If we incorporate our 94 mm. stroke in a four-cylinder lightly supercharged engine of 75 mm. bore, giving a capacity of 1⅔-litres, working at an m.e.p. of 120, this is exactly what we shall get.

Such an engine would be sufficiently compact and light to be compatible with an overall weight of 20 cwt., whereas, in the old days, to obtain equivalent acceleration, cruising speed, reliability and comfort, nothing less than 5 or 6 litres would suffice. Large cars of this kind are, indeed, exceedingly attractive, but they are unhandy on country lanes or in thick traffic, and few these days have facilities for storing such monsters, nor for paying the absurd tax demanded from them. This ability to get high performance with a reasonably sized vehicle is, indeed, the only justification for high volumetric efficiency, and it is only within the last year or two that design has advanced to the point that high revs and volumetric efficiency have become available compatible with reliability and durability. Only recently, too, has suspension been improved to the point where first-rate road-holding can be combined with comfort in any but the largest of motor cars.

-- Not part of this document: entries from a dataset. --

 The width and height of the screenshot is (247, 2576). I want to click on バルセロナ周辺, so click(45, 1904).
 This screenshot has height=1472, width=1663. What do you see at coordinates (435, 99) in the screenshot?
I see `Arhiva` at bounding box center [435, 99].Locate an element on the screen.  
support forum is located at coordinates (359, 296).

It is this advance that has outmoded the long-stroke engine—even from the viewpoint of tax-dodging expediency but few designers, except W. O. Bentley with the twelve-cylinder Lagonda, have yet fully exploited the fact.

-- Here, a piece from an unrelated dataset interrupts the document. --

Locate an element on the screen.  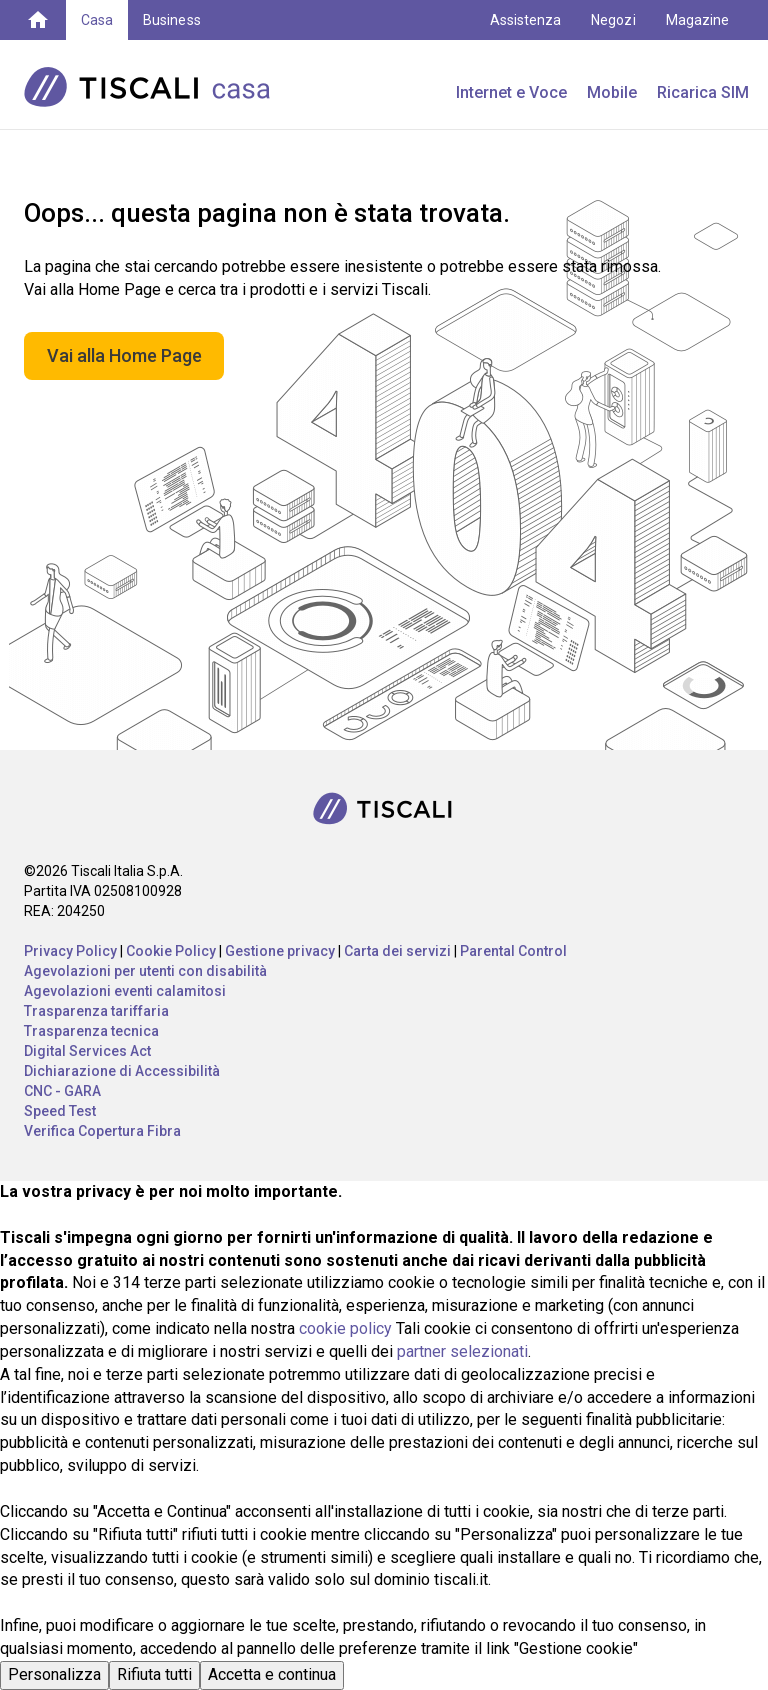
Casa is located at coordinates (97, 20).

Going a step further, there is no reason why our 1⅔-litre engine should not be practically as flexible as the V I 2 Lagonda, but equally as with the Lagonda, free use must be made of the gears if the most is to be made of the power available. To facilitate this without tiring the driver, a finger-tip controlled gearbox, of the Cotal variety, is absolutely essential, and a return to much closer ratios than are now usual must be insisted upon. On our specimen car, for example, with 28″ wheels, nothing wider than 4, 5.2, 7 and 11 to 1 would suffice to make possible the best use of the engine, giving maxima of 40, 63 and 84 m.p.h. on the gears, a cruising speed of 80 m.p.h. at 4,000 r.p.m in top, and a flat out maximum of up to 104 m.p.h., depending on the extent to which streamlining was employed. Incidentally, such an engine would be sufficiently compact to make it possible to take advantage of the joys of front wheel drive without unduly lengthening the wheelbase. Front wheel drive has other advantages beyond those of fast cornering and stability on wet roads, for it also makes it possible to reduce the overall height, thus both decreasing frontal area and lowering the centre of gravity, whereby soft suspension and stability may more easily be combined.

It is therefore interesting to consider how important a factor the choice of stroke has become in modern design, directly or indirectly affecting the layout and proportion of the entire vehicle.